Aside from this I'm actually a XP theme noob. There's not much for me to post since it's the original theme. If somebody can teach me the way to change my XP theme (the free way), I would most appreciate it.


----------



## yuwing (Aug 6, 2006)

mine's always been default blue windows bar and default blue color (i took away the wallpaper)


----------



## FAST6191 (Aug 6, 2006)

Same one as a month or two ago except for I have more junk on there now:




I used Terragen to create it in case anyone was interested: http://www.planetside.co.uk/terragen/


----------



## science (Aug 6, 2006)

I didn't make mine, just have it downloaded. I'm still adjusting to it, I don't know if it will last or not. I keep going to the bottom for the task bar, but to find its on the top. I know I put it there, I just wanted it to look more like Mac OS X. 

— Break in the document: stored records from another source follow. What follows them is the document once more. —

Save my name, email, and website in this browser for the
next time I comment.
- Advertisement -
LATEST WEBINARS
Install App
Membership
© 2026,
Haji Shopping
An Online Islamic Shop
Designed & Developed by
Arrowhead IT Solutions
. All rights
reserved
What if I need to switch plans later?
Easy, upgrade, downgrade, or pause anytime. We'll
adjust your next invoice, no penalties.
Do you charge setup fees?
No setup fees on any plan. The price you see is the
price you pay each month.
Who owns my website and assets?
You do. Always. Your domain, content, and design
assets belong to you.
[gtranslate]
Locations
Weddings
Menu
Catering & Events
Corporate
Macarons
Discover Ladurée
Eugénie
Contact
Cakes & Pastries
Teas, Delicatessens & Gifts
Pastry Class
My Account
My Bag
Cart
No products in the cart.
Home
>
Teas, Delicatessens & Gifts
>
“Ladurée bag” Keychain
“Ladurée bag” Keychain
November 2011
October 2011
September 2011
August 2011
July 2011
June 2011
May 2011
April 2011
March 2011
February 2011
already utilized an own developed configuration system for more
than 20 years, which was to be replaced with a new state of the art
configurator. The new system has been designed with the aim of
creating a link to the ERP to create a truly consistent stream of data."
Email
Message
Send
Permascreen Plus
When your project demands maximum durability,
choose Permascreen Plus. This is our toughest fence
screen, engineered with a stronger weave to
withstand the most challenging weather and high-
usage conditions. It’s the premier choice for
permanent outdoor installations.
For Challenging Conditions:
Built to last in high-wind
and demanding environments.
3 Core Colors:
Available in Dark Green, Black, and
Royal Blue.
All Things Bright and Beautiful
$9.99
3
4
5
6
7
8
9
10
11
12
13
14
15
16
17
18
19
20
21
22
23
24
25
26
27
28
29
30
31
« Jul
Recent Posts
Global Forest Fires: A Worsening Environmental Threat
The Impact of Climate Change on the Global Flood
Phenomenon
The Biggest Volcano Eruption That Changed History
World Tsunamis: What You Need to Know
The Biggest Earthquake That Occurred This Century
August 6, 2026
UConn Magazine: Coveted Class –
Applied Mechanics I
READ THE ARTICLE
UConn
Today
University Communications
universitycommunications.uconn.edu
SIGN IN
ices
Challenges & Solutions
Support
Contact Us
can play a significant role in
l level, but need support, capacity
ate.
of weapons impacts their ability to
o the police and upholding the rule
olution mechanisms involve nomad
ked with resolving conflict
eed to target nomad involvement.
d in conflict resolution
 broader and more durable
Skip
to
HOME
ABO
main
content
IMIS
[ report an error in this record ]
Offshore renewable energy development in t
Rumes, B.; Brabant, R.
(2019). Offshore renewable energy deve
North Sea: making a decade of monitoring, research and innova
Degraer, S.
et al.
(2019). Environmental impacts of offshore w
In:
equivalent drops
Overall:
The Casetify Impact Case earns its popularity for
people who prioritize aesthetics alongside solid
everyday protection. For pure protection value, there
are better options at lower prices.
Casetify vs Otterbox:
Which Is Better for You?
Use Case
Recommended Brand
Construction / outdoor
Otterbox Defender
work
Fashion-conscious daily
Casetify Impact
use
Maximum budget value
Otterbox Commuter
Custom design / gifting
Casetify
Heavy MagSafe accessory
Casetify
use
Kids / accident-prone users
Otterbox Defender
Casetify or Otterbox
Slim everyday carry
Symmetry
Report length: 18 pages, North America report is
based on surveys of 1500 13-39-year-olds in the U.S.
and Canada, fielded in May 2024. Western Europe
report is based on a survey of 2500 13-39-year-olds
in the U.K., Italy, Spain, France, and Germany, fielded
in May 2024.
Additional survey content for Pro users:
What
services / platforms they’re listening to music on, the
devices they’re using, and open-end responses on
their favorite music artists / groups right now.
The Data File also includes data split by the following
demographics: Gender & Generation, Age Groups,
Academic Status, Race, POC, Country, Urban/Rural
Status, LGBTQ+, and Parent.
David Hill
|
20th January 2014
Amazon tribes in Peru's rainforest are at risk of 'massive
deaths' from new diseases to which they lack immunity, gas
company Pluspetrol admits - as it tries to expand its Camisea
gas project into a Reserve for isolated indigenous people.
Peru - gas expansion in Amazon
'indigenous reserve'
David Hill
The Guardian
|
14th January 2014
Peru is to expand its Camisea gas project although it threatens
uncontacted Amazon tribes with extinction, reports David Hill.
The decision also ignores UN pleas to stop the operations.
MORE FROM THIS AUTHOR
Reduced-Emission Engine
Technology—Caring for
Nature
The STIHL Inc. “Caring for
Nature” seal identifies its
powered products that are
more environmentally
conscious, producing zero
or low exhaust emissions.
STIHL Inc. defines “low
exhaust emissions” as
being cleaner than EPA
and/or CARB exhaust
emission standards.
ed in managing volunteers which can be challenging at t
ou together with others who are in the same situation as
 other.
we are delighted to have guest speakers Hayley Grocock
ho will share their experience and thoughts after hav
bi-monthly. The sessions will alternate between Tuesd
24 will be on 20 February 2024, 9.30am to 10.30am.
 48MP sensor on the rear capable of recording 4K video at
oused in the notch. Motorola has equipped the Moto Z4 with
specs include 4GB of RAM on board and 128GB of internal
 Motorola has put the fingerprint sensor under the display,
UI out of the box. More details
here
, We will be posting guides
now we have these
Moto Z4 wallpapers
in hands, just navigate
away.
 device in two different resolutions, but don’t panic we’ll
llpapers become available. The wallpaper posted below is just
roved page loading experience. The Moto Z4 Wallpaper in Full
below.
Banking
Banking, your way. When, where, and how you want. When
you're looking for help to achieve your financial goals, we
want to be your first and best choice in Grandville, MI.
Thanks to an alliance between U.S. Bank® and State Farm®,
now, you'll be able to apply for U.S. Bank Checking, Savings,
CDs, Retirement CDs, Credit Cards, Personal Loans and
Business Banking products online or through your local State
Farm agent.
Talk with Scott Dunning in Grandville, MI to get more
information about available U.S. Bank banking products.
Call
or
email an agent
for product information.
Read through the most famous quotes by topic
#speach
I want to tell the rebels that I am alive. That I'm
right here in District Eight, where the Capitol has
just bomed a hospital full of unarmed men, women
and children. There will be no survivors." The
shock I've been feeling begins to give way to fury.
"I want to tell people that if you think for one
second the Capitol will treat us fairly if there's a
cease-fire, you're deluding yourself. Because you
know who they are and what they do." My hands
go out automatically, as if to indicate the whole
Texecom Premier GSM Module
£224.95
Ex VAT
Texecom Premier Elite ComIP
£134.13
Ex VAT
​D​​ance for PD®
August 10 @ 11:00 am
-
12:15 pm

EDIT: I forgot to comment on how hot Rihanna is! I know its a tacky desktop, but thats part of the reason I like it.


----------



## KeYbLaDeXaLcHeMi (Aug 6, 2006)

here's mine, it's a little messy.


----------



## science (Aug 6, 2006)

Ehh I already got sick of the one I'm using. Back to Energy Blue


----------



## KroBa (Aug 6, 2006)

My new desktop and theme for this month.


----------



## AshuraZro (Aug 6, 2006)

Not a single change since the end of April, just a failed project or two extra on my desktop so no need for an updated screen. I actually really love the theme I'm on so I doubt I will be changing for a long time. Everything just works so well on it and there's no off colours anywhere.


----------



## xflash (Aug 12, 2006)

meh mine is maybe a lil weird but i like it ya anyway my desktop bg is pretty much just pics of my fav music


----------



## id242 (Aug 12, 2006)

same as last month, kinda.





after seeing some of your posted desktops and liking them, I may change mine soon.


----------



## bubblejoe (Aug 12, 2006)




----------



## Bitbyte (Aug 13, 2006)




----------